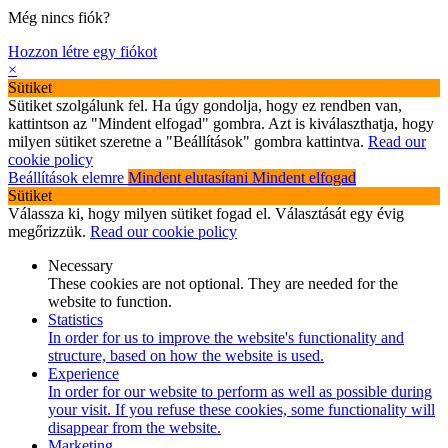
Még nincs fiók?
Hozzon létre egy fiókot
×
Sütiket
Sütiket szolgálunk fel. Ha úgy gondolja, hogy ez rendben van,
kattintson az "Mindent elfogad" gombra. Azt is kiválaszthatja, hogy
milyen sütiket szeretne a "Beállítások" gombra kattintva.
Read our
cookie policy
Beállítások elemre
Mindent elutasítani
Mindent elfogad
Sütiket
Válassza ki, hogy milyen sütiket fogad el. Választását egy évig
megőrizzük.
Read our cookie policy
Necessary
These cookies are not optional. They are needed for the
website to function.
Statistics
In order for us to improve the website's functionality and
structure, based on how the website is used.
Experience
In order for our website to perform as well as possible during
your visit. If you refuse these cookies, some functionality will
disappear from the website.
Marketing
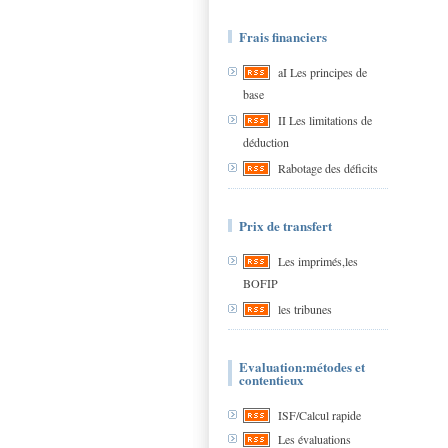
Frais financiers
aI Les principes de
base
II Les limitations de
déduction
Rabotage des déficits
Prix de transfert
Les imprimés,les
BOFIP
les tribunes
Evaluation:métodes et
contentieux
ISF/Calcul rapide
Les évaluations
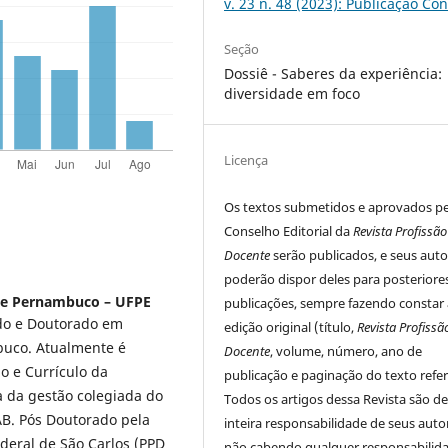
v. 23 n. 48 (2023): Publicação Co
Seção
Dossiê - Saberes da experiência:
diversidade em foco
Licença
Os textos submetidos e aprovados p
Conselho Editorial da
Revista Profissão
Docente
serão publicados, e seus auto
poderão dispor deles para posteriore
de Pernambuco – UFPE
publicações, sempre fazendo constar 
do e Doutorado em
edição original (título,
Revista Profissã
buco. Atualmente é
Docente
, volume, número, ano de
o e Currículo da
publicação e paginação do texto refer
 da gestão colegiada do
Todos os artigos dessa Revista são d
AB. Pós Doutorado pela
inteira responsabilidade de seus auto
eral de São Carlos (PPD
não cabendo qualquer responsabilid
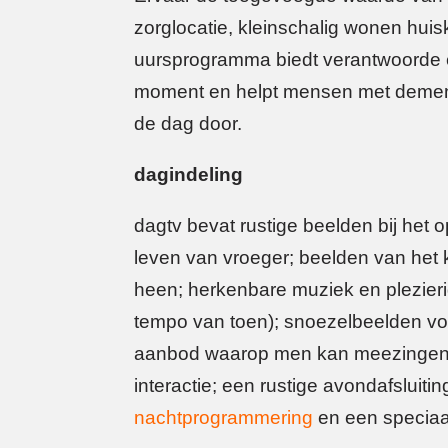
zorglocatie, kleinschalig wonen hui
uursprogramma biedt verantwoorde en
moment en helpt mensen met dementi
de dag door.
dagindeling
dagtv bevat rustige beelden bij het o
leven van vroeger; beelden van het
heen; herkenbare muziek en plezier
tempo van toen); snoezelbeelden voo
aanbod waarop men kan meezingen,
interactie; een rustige avondafsluit
nachtprogrammering
en een speciaa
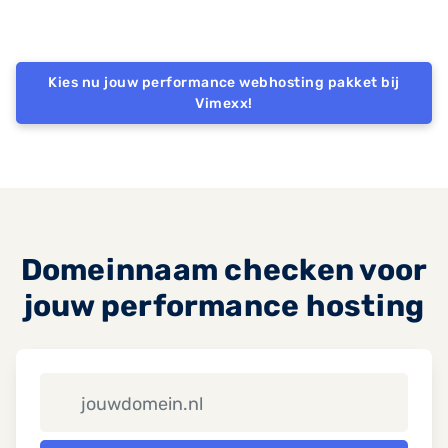
Kies nu jouw performance webhosting pakket bij
Vimexx!
Domeinnaam checken voor
jouw performance hosting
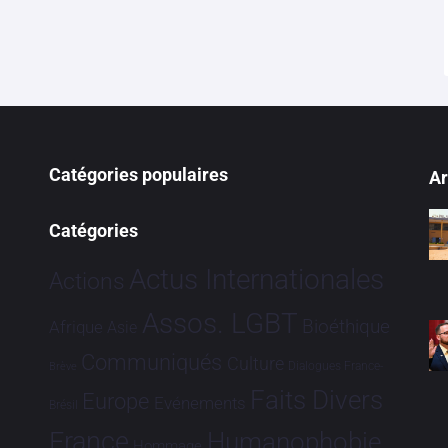
Catégories populaires
Ar
Catégories
Actus Internationales
Actions
Assos. LGBT
Bioéthique
Afrique
Asie
Communiqués
Culture
Dialogues France-
Brève
Faits Divers
Europe
Evénements
Brésil
France
Humanophobie
Hommage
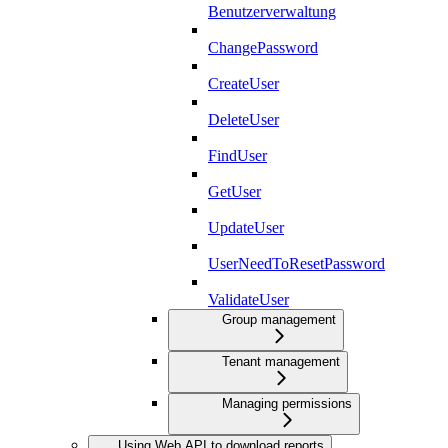
Benutzerverwaltung
ChangePassword
CreateUser
DeleteUser
FindUser
GetUser
UpdateUser
UserNeedToResetPassword
ValidateUser
Group management
Tenant management
Managing permissions
Using Web API to download reports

* * *

Exactly the lines from the top of the entries through the line with "Beállítások elemre", inclusive, must be given again, with every picture omitted.

Exercise answer
Még nincs fiók?
Hozzon létre egy fiókot
×
Sütiket
Sütiket szolgálunk fel. Ha úgy gondolja, hogy ez rendben van,
kattintson az "Mindent elfogad" gombra. Azt is kiválaszthatja, hogy
milyen sütiket szeretne a "Beállítások" gombra kattintva.
Read our
cookie policy
Beállítások elemre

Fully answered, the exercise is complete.